School’s re-open: By spring, most area districts had returned to at or near a routine schedule and as the Fall began the days of “hybrid” and wiggly-whack calendars were gone.  Some schools continue to mandate masks while others don’t but at least the schools are open.


Every district handled COVID differently and all have their wins and their losses.  What we SHOULD takeaway is that everyone is trying their best.  Sadly, many will cherry-pick the policies they like and dislike and grade districts based on that.


Local cases get closure: The stories of Renelle Laffe and Joe Luginbill had their final chapters written.  They weren’t quite the ‘pound of flesh’ people wanted.  Always remember, Google searches are hard to clear unless you want to pay lots of money and even then, the stink remains on your name.  So did they truly get off without issue?  If anything, mistakes they made (at the level of criminality or not) will be attached to them.

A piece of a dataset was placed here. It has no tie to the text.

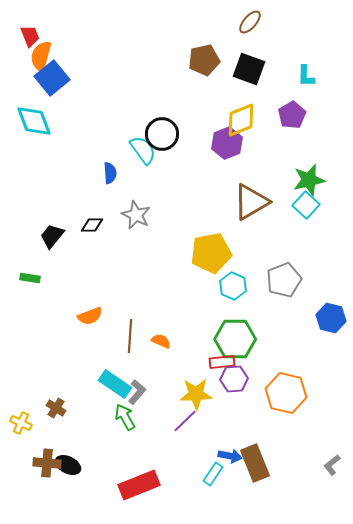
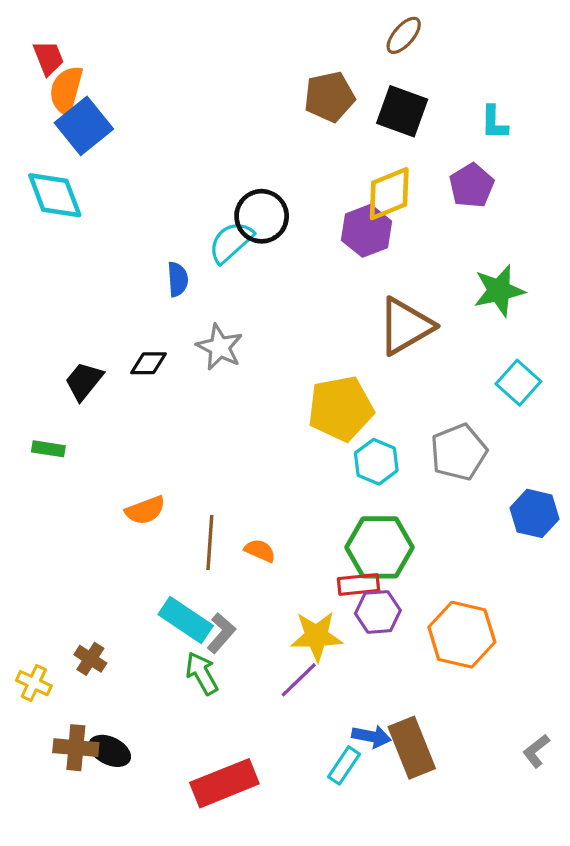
cyan semicircle: (143, 150) -> (231, 242), turned -96
cyan square: (306, 205) -> (518, 383), moved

Joe Luginbill is the TV Show Young Sheldon. You can’t find people who like it, but it’s surprisingly popular and impervious to ridicule.  Despite pages of evidence and a significant case, he officially has skirted any legal ramifications. 


The saga of Daniel Peggs, the former Altoona superintendent, also was completed in terms of sentencing for his misgivings.


County DHS: A late 2021 update from the sheriffs office reminded us this case is still going and it’s going to have a wild ending one way or the other as significant players in the area have gone all in on one side or the other.


In 2022, we should have this move forward with findings from the sheriffs office.  Even if the DHS is innocent, it’s been a case-study in how to look guilty.  If the County DHS turns out to face litigation, one shouldn’t forget the names Diane Cable, Kathryn Schauf and Nick Smiar.  Those three have been antagonistic against citizens AND elected leaders who dare question what could be up. 


If the DHS is cleared, they equally deserve an apology and true vindication.


This is not a story that will have a middle ground and frankly, I’m already rubbing my hands in excitement over the storylines that will occur no matter what the next chapter is.